Because this is related to continuous integration workflows, developers write or update code in the local work environment and pass unit tests to ensure that the newly developed features or methods are correct. Typically, these tests take the form of assertions, that is, a given input set of a function or method produces a given output set. They are usually tested to ensure that error conditions are properly marked and handled. There are many unit testing frameworks that are useful, such as JUnit for Java development.
Continuous testing is the practice of running extended-scope automated tests when code passes through the continuous delivery pipeline. Unit testing is usually integrated with the build process as part of the continuous integration phase and focuses on testing isolated from other code that interacts with it.
In addition, there can or should be various forms of testing. These may include:
Integration testing verifies that components and services are properly combined. Functional testing verifies that the results of performing functions in the product are as expected. Acceptance tests validate some characteristics of the product according to acceptable standards. Such as performance, scalability, compression capacity and capacity.
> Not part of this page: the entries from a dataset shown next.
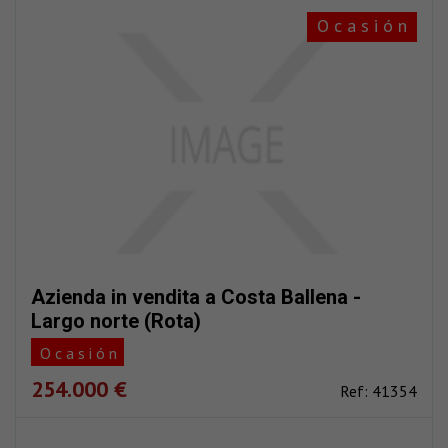
O c a s i ó n
Azienda in vendita a Costa Ballena -
Largo norte (Rota)
O c a s i ó n
254.000 €
Ref: 41354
All of this may not exist in the automated pipeline, and the classification boundaries of some different types of tests are not very clear. However, the goal of continuous testing in the delivery pipeline is always the same: to prove that the quality of the code can be used in an ongoing release through a continuous test level. Based on the principle of continuous integration speed, the second goal is to quickly identify problems and alert the development team. This is often referred to as quick failure.
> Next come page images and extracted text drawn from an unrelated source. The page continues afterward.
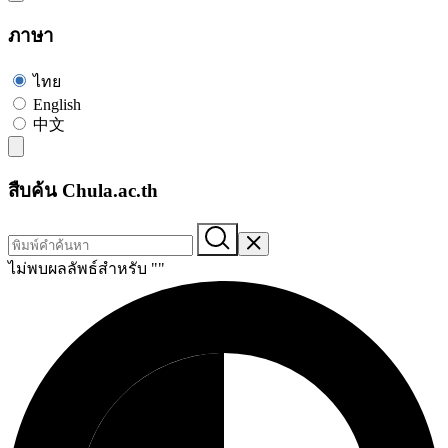
ภาษา
ไทย
English
中文
สืบค้น Chula.ac.th
ไม่พบผลลัพธ์สำหรับ "
"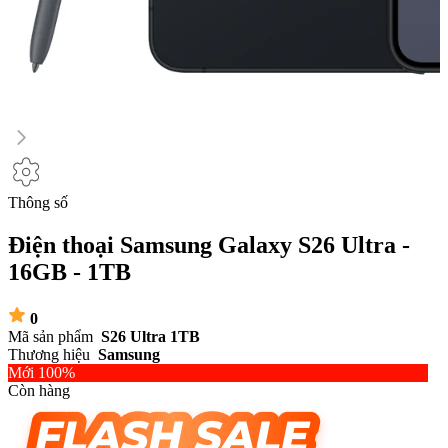
Thông số
Điện thoại Samsung Galaxy S26 Ultra -
16GB - 1TB
0
Mã sản phẩm
S26 Ultra 1TB
Thương hiệu
Samsung
Mới 100%
Còn hàng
In addition to whether the test passes or not, there are some applications that can tell us the number of lines of source code that the test case executes (covers). This is an example of how you can measure the amount of code. This metric is called code coverage code-coverage and can be counted by tools such as JaCoCo for Java.
There are many other types of metric statistics, such as the number of lines of code, complexity and comparative analysis of code structure. Tools such as SonarQube can examine the source code and calculate these metrics. In addition, users can set thresholds for the "qualified" range of indicators that they can accept. You can then set a check for these thresholds in the pipeline, on the process terminal if the result is not within an acceptable range. Applications such as SonarQube are highly configurable and can be set to check only what the team is interested in.
Continuous delivery (CD) usually refers to the entire process chain (pipeline), which automatically monitors source code changes and runs them through build, test, packaging, and related operations to produce deployable versions, with virtually no human intervention.
The goal of continuous delivery in the software development process is automation, efficiency, reliability, repeatability and quality assurance (through continuous testing).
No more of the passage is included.